Entrust Cyberattack: No Ransomware Payment to LockBit Gang
Identity management security provider Entrust suffered a ransomware attack in June 2022, but ultimately refused to pay the extortion fee to the LockBit ransomware gang.
Instead, a DDoS attack knocked out LockBit’s data leak sites. It’s unclear if Entrust had a hand in organizing or launching the DDoS attacks.
Entrust, based in Minneapolis, Minnesota, develops identity management and authentication services. The company has nearly 3,000 employees listed on inkedIn. Key customers include U.S. government agencies. On the channel front, Entrust has a certified MSP program to help partners manage cloud-based IT issuance for end-customers.

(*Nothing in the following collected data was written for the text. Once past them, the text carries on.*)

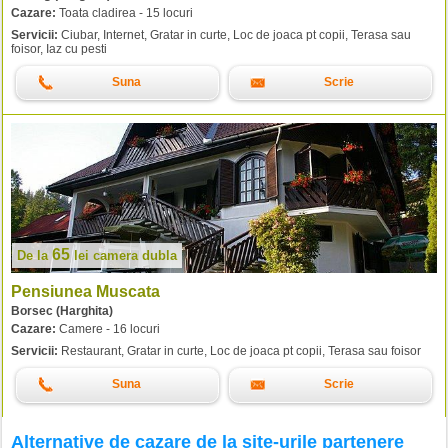
Cazare:
Toata cladirea - 15 locuri
Servicii:
Ciubar, Internet, Gratar in curte, Loc de joaca pt copii, Terasa sau
foisor, Iaz cu pesti
Suna
Scrie
65
De la
lei
camera dubla
Pensiunea Muscata
Borsec (Harghita)
Cazare:
Camere - 16 locuri
Servicii:
Restaurant, Gratar in curte, Loc de joaca pt copii, Terasa sau foisor
Suna
Scrie
Alternative de cazare de la site-urile partenere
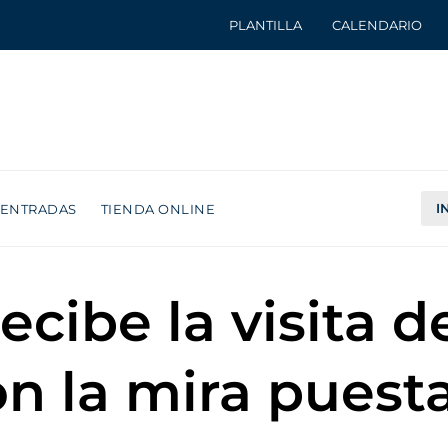
PLANTILLA
CALENDARIO
I
ENTRADAS
TIENDA ONLINE
cibe la visita de
 la mira puesta 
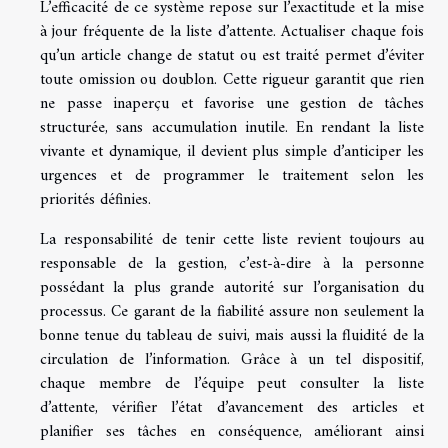
L’efficacité de ce système repose sur l’exactitude et la mise
à jour fréquente de la liste d’attente. Actualiser chaque fois
qu’un article change de statut ou est traité permet d’éviter
toute omission ou doublon. Cette rigueur garantit que rien
ne passe inaperçu et favorise une gestion de tâches
structurée, sans accumulation inutile. En rendant la liste
vivante et dynamique, il devient plus simple d’anticiper les
urgences et de programmer le traitement selon les
priorités définies.
La responsabilité de tenir cette liste revient toujours au
responsable de la gestion, c’est-à-dire à la personne
possédant la plus grande autorité sur l’organisation du
processus. Ce garant de la fiabilité assure non seulement la
bonne tenue du tableau de suivi, mais aussi la fluidité de la
circulation de l’information. Grâce à un tel dispositif,
chaque membre de l’équipe peut consulter la liste
d’attente, vérifier l’état d’avancement des articles et
planifier ses tâches en conséquence, améliorant ainsi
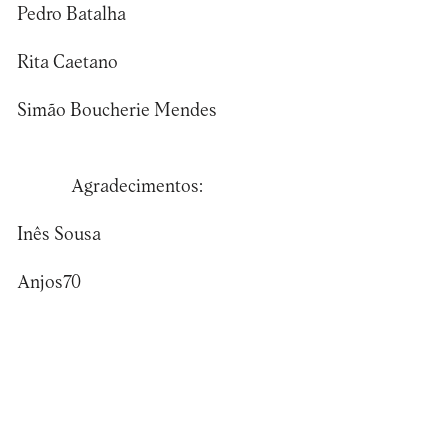
Pedro Batalha
Rita Caetano
Simão Boucherie Mendes
Agradecimentos:
Inês Sousa
Anjos70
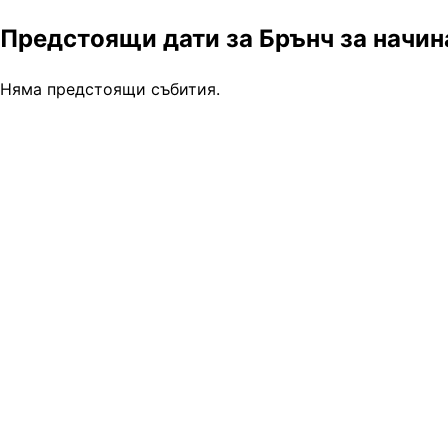
Предстоящи дати за Брънч за начин
Няма предстоящи събития.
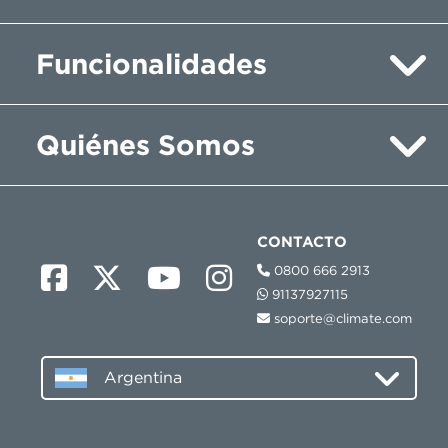
Funcionalidades
Quiénes Somos
CONTACTO
0800 666 2913
91137927115
soporte@climate.com
Argentina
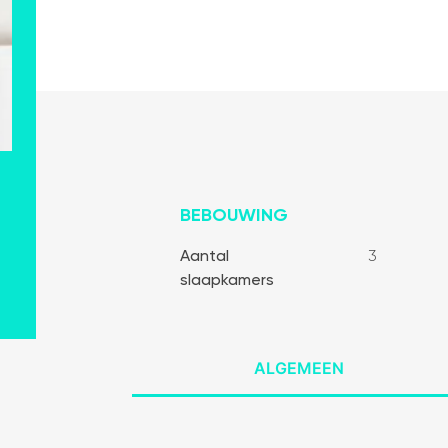
BEBOUWING
Aantal
3
slaapkamers
Algemeen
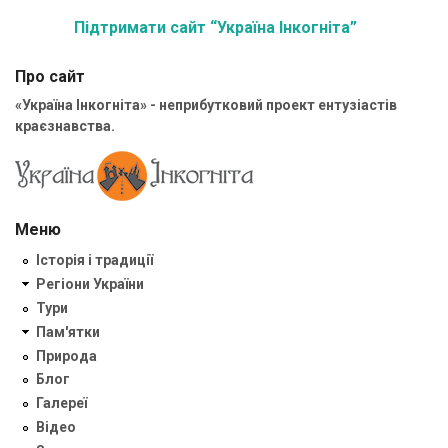
Підтримати сайт “Україна Інкогніта”
Про сайт
«Україна Інкогніта» - неприбутковий проект ентузіастів
краєзнавства.
Меню
Історія і традиції
Регіони України
Тури
Пам'ятки
Природа
Блог
Галереї
Відео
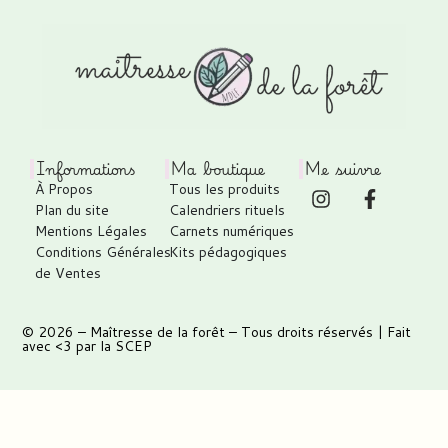
Informations
Ma boutique
Me suivre
À Propos
Tous les produits
Plan du site
Calendriers rituels
Mentions Légales
Carnets numériques
Conditions Générales
Kits pédagogiques
de Ventes
© 2026 –
Maîtresse de la forêt
– Tous droits réservés | Fait
avec <3 par
la SCEP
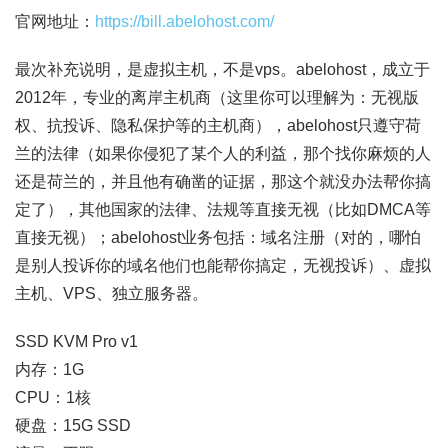
官网地址：
https://bill.abelohost.com/
最次补充说明，是虚拟主机，不是vps。abelohost，成立于
2012年，专业的离岸主机商（这里你可以理解为：无视版
权、抗投诉、隐私保护等的主机商），abelohost只遵守荷
兰的法律（如果你侵犯了某个人的利益，那个找你麻烦的人
还是荷兰的，并且他有确凿的证据，那这个就没办法帮你搞
定了），其他国家的法律、法规等直接无视（比如DMCA等
直接无视）；abelohost业务包括：域名注册（对的，哪怕
是别人投诉你的域名他们也能帮你搞定，无视投诉）、虚拟
主机、VPS、独立服务器。
SSD KVM Pro v1
内存：1G
CPU：1核
硬盘：15G SSD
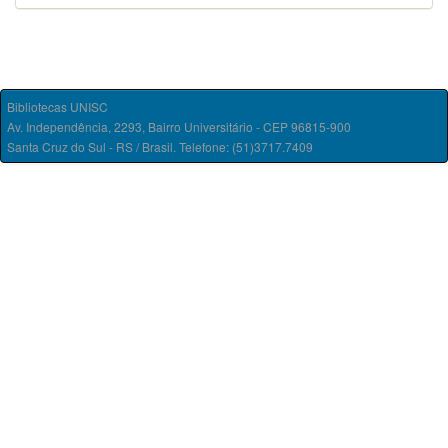
Bibliotecas UNISC
Av. Independência, 2293, Bairro Universitário - CEP 96815-900
Santa Cruz do Sul - RS / Brasil. Telefone: (51)3717.7409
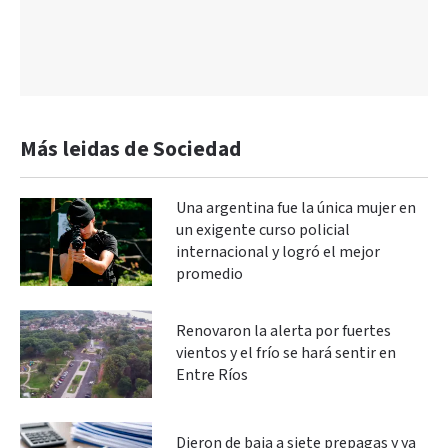
Más leidas de Sociedad
Una argentina fue la única mujer en
un exigente curso policial
internacional y logró el mejor
promedio
Renovaron la alerta por fuertes
vientos y el frío se hará sentir en
Entre Ríos
Dieron de baja a siete prepagas y ya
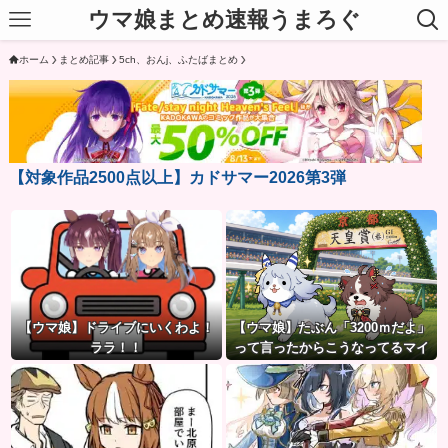
ウマ娘まとめ速報うまろぐ
ホーム
まとめ記事
5ch、おんj、ふたばまとめ
【対象作品2500点以上】カドサマー2026第3弾
【ウマ娘】ドライブにいくわよ！
【ウマ娘】たぶん「3200ｍだよ」
ララ！！
って言ったからこうなってるマイ
ル犬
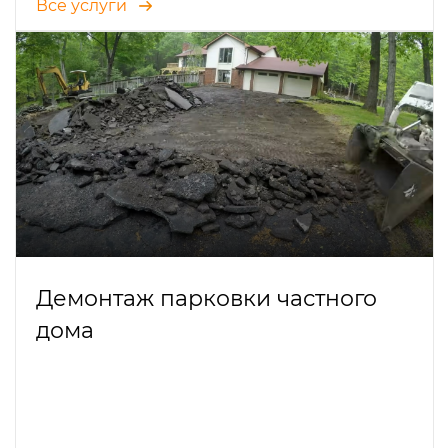
Все услуги
Демонтаж парковки частного
дома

LockBit Ransomware Attack Activity
Meanwhile, the LockBit gang has been particularly active in 2022. Indeed, LockBit 2.0 and Conti were responsible for 59 percent of the total attacks reported in March 2022, with LockBit accounting for some 96 of the 283 identified incidents, NCC Group reported. The syndicate’s favorite target remained the industrial sector with 34 percent of its infiltrations aimed in that direction. Other targeted sectors include consumer cyclicals (21%) and technology (7%).
Major LockBit victims include Atento, a customer relationship management (CRM) services provider that suffered $42.1 million in financial losses related to a ransomware attack in October 2021.
Accenture, the global IT consulting firm with a Top 250 MSSP business unit, also suffered a LockBit ransomware attack in 2021.
CISA, FBI, UK Repeatedly Issue Ransomware Attack Warnings to MSPs
The CISA, FBI and UK authorities have repeatedly warned MSPs about inbound ransomware attacks.
The latest joint warning, issued in May 2022, included 12 tips to help MSPs reduce ransomware cyberattack threat risks. Separately, Microsoft issued a ransomware cyberattack warning to small businesses and their IT service providers in July 2022.
Blog originally posted August 19. Updated thereafter with the DDoS attack news.